MATERIALS PROVIDED:
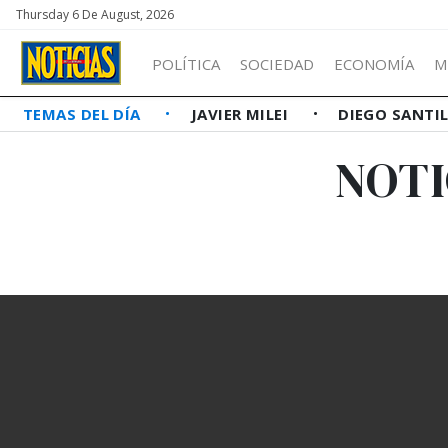
Thursday 6 De August, 2026
POLÍTICA
SOCIEDAD
ECONOMÍA
M
TEMAS DEL DÍA
JAVIER MILEI
DIEGO SANTI
NOTI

DIRECTIONS: The entries above, without their pictures, should be written out exactly.

WORKED SOLUTION:
Thursday 6 De August, 2026
POLÍTICA
SOCIEDAD
ECONOMÍA
M
TEMAS DEL DÍA
JAVIER MILEI
DIEGO SANTI
NOTI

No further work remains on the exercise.